Военная обстановка усилила тенденцию трактовать выбор конкурсных комиссий в политических терминах. Если премия, присужденная в 1916 году роману Анри Барбюса «Огонь», явилась победой лагеря левых пацифистов, то премия 1919 года, отданная Марселю Прусту, а не Ролану Доржелесу, автору романа «Деревянные кресты», была расценена левой прессой — от «Юманите» до «Эвр» — как победа правых на заседании Академии под председательством Леона Доде. Предвосхищая результаты голосования в «Эвр» от 10 декабря 1919 года, Андре Бийи утверждал, что «борьба развернется между двумя фаворитами, представителем правых Марселем Прустом с его романом „Под сенью девушек в цвету“, и Роланом Доржелесом», а Габриель Рейяр называл Пруста «светским щеголем, одним из этих салонных завсегдатаев, томящихся под сенью девушек в цвету — их только слушай, — который заполучил свое не без поддержки сверху и справа, с самого правого края…» [430] (здесь перед нами замечательный образчик того семантического синистризма, в силу которого правые стали именоваться правыми и уже за одно это изобличаться левыми). Левая пресса шумно приветствовала премию следующего года, присужденную — к великому сожалению Леона Доде — Рене Марану за книгу «Батуала», имевшую подзаголовок «Настоящий негритянский роман», в которой он изобличал нравы колониальной администрации [431].

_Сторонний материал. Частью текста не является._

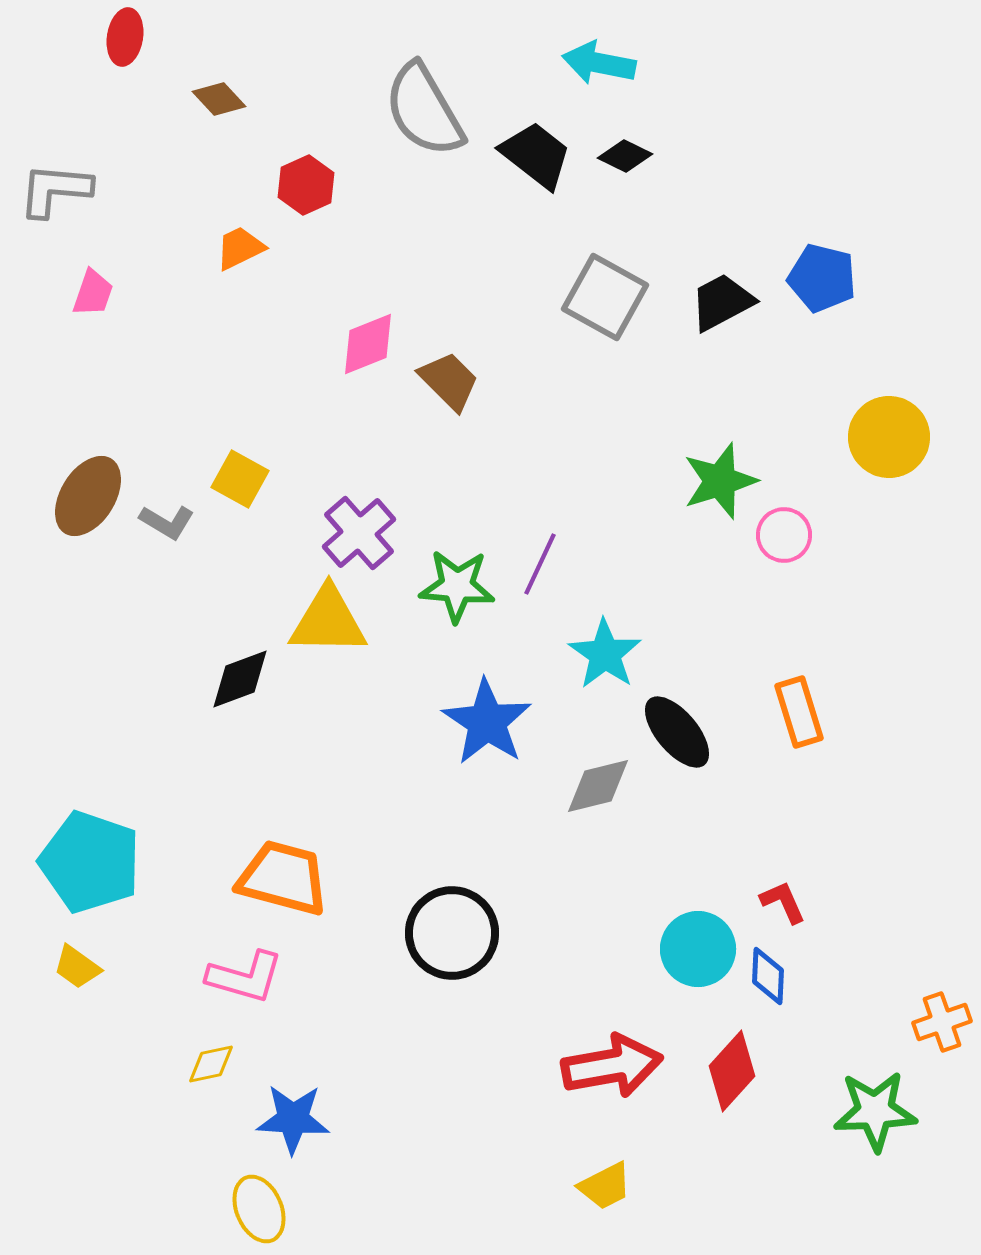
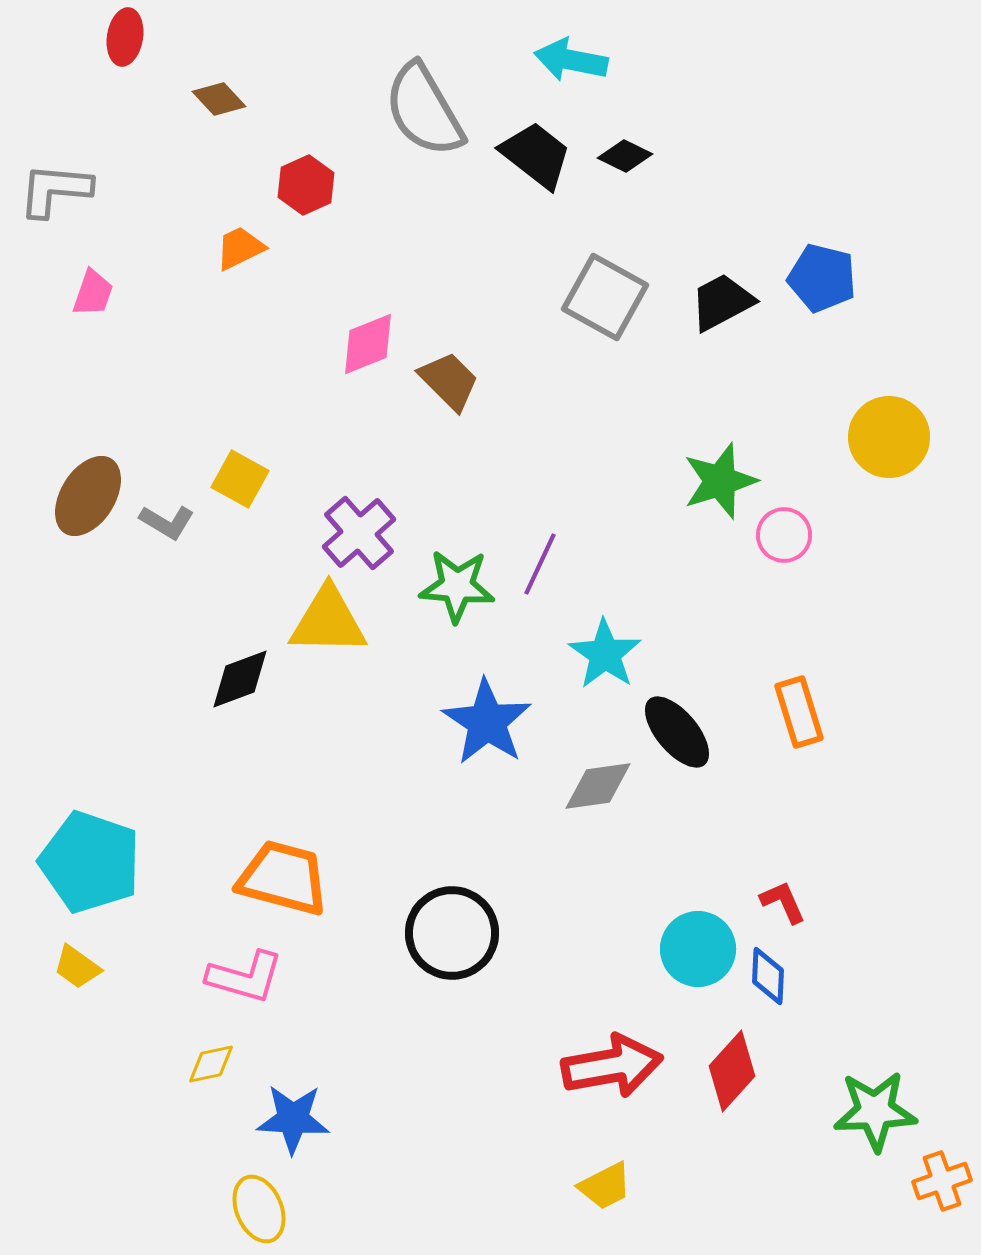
cyan arrow at (599, 63): moved 28 px left, 3 px up
gray diamond at (598, 786): rotated 6 degrees clockwise
orange cross at (942, 1022): moved 159 px down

Итак, укореняясь мало-помалу в литературном поле, политические категории правого и левого приобретают все большую независимость, как об этом свидетельствует случай Пруста, не только от политических позиций, занимаемых писателями в действительности, и исторического противостояния дрейфусаров и антидрейфусаров — Пруст, напомним, был одним из дрейфусаров, — но также и от реального или мнимого идеологического содержания произведений. В то же самое время они накладываются на уже устоявшуюся оппозицию между двумя социальными типами писателя, светским и богемным, которая со времен Французской революции разделяет мир изящной словесности [432] (Ролан Доржелес, который не принадлежал клевым, вышел из монмартрской богемы). Откликаясь на опубликованные ранее в «Эвр» критические замечания Андре Бийи о Прусте, искусствовед и художник Жак-Эмиль Бланш изобличал на страницах «Фигаро» современную тенденцию уделять большое внимание личности автора, его возрасту, социальному положению, стилю жизни, вместо того чтобы обсуждать само произведение, и сравнивал ее с методами избирательной кампании: «В критику проникают „уловки“ агитаторов» [433].